La depressione costituisce una condizione patologica invalidante globalmente diffusa; secondo dati recenti presenti in letteratura, si stima che possa interessare fino a 350 milioni di persone in tutto il mondo (numeri che possono risultare tuttavia sottostimati a causa del mancato “riconoscimento” diagnostico e della stigmatizzazione della patologia in molti Paesi). Secondo una recente stima da parte dell’OMS, la depressione rappresenta attualmente la prima causa di disabilità a livello mondiale, con importanti ricadute sullo status psico-fisico della popolazione e un conseguente impatto sul bilancio economico delle singole nazioni. Studi a livello globale affermano che gli individui che soffrono di depressione sono aumentati del 18% nell’arco di tempo compreso tra il 2005 e il 2015. È inoltre destinata ad essere la prima causa di spesa sanitaria entro il 2030.

Si stima che la depressione - in tutte le sue forme - nel nostro Paese colpisca più di 3 milioni di persone. In Italia quindi, secondo i dati dell'Organizzazione Mondiale della Sanità (OMS) la depressione ha una prevalenza del 5%.

La Depressione maggiore – la forma più severa e conclamata della patologia – colpisce un milione di persone in Italia;


Se non correttamente trattata è associata ad una elevata mortalità stimata intorno al 15%, sia per un aumentato rischio suicidario che per una maggiore probabilità di sviluppare patologie sistemiche, come disturbi cardiovascolari, malattie neoplastiche o abuso e dipendenza da alcol e sostanze.
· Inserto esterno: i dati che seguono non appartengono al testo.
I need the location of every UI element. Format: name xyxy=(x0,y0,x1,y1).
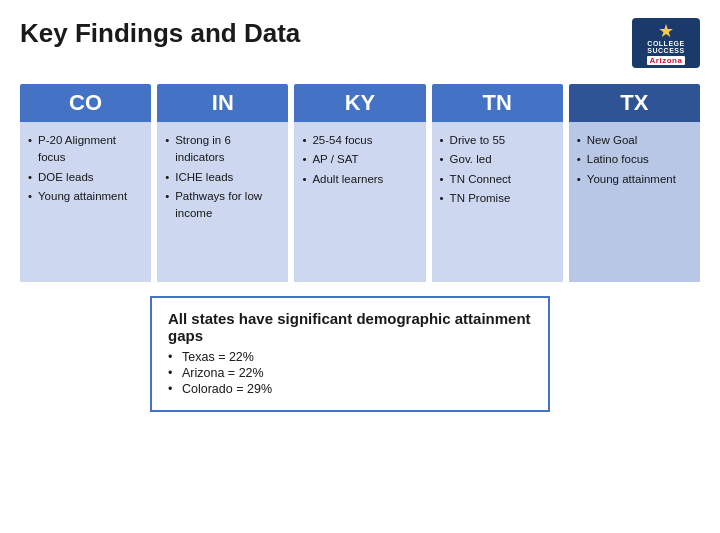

I risultati derivanti da numerosi studi portati avanti negli ultimi vent’anni hanno rivelato che più del 30% dei pazienti con Depressione Maggiore non risponde ai trattamenti standard raccomandati dalle linee guida.
Le più comuni cause di questo allarmante dato possono essere individuate nell’inadeguata indicazione e posologia delle terapie farmacologiche prescritte, con conseguente ridotta/mancata efficacia clinica; nell’insorgenza di effetti collaterali che portano l’individuo a una minore aderenza alle terapie; in fattori genetici/individuali che condizionano il metabolismo e la risposta clinica ai farmaci antidepressivi di vecchia e nuova generazione.

L’esordio può manifestarsi a qualsiasi età, con picchi di incidenza nella tarda adolescenza (15-19 anni) e nella giovane età adulta (25-29).


Il decorso è variabile ed estremamente soggettivo: solitamente si sviluppa in episodi ricorrenti preceduti e seguiti da periodi di benessere, con notevoli ripercussioni negative nell’ambito della vita relazionale, sociale e lavorativa. Basti pensare che solo per quanto riguarda la sfera lavorativa, un’indagine condotta dall’istituto di ricerche di mercato ELMA su oltre 300 pazienti italiani con una forma di depressione resistente al trattamento, ha evidenziato che ogni anno a causa dei disturbi si perdono mediamente 42 giorni, pari circa a un giorno a settimana.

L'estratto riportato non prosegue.